■ Dataset extract ■
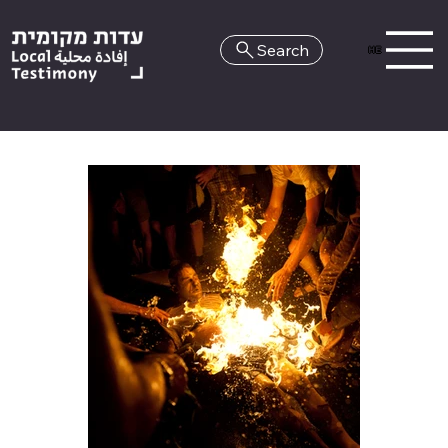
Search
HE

* * *

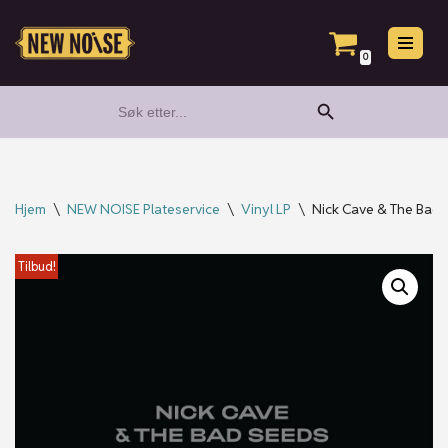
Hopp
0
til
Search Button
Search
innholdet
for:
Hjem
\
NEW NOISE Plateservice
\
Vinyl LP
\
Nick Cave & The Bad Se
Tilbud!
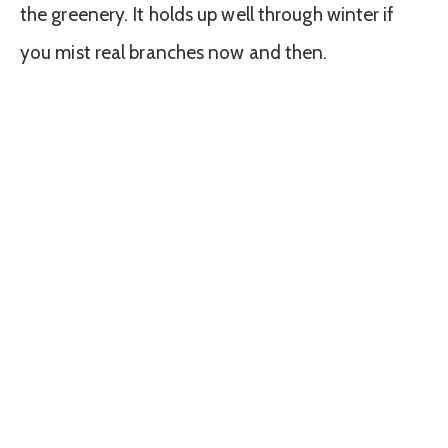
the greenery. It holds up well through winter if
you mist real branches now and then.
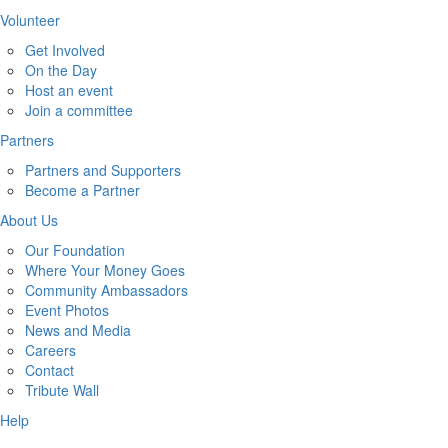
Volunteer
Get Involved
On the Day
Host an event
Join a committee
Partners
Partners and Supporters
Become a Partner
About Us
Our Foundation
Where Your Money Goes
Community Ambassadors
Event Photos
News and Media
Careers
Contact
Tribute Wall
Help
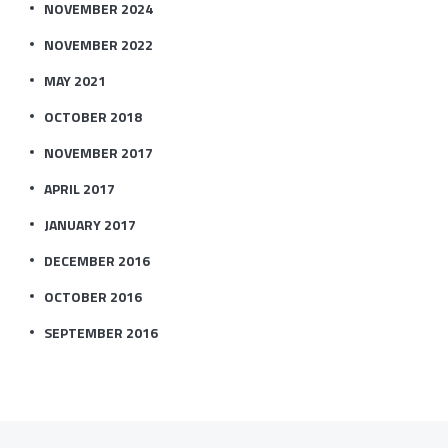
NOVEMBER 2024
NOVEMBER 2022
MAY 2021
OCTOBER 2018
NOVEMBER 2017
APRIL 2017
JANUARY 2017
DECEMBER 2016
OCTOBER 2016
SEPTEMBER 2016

...

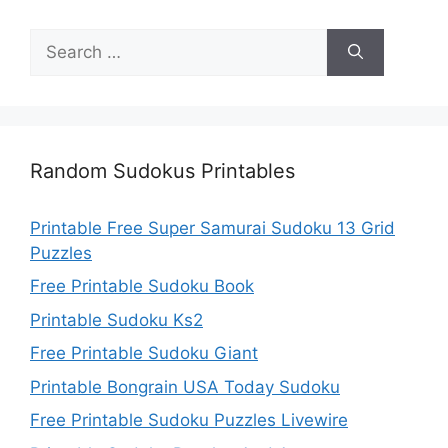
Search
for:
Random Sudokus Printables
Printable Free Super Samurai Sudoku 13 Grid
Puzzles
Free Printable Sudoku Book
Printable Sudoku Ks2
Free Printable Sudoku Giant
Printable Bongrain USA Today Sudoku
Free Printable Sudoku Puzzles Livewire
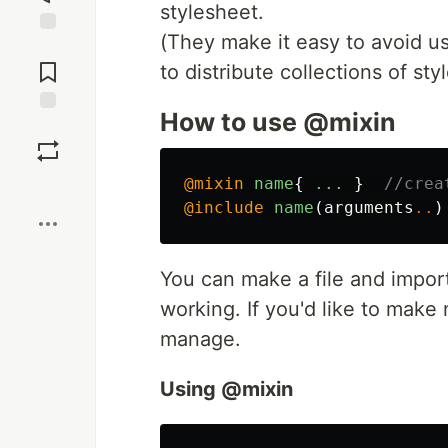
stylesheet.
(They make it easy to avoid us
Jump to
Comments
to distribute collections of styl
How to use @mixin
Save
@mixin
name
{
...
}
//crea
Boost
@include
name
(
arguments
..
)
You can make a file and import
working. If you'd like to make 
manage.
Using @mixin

■ Brief ■
Your copy should hold only the lines above from the one containing "Event Photos" through the one containing "SEPTEMBER 2016", exactly as written and free of pictures.

■ Reply ■
Event Photos
News and Media
Careers
Contact
Tribute Wall
Help
NOVEMBER 2024
NOVEMBER 2022
MAY 2021
OCTOBER 2018
NOVEMBER 2017
APRIL 2017
JANUARY 2017
DECEMBER 2016
OCTOBER 2016
SEPTEMBER 2016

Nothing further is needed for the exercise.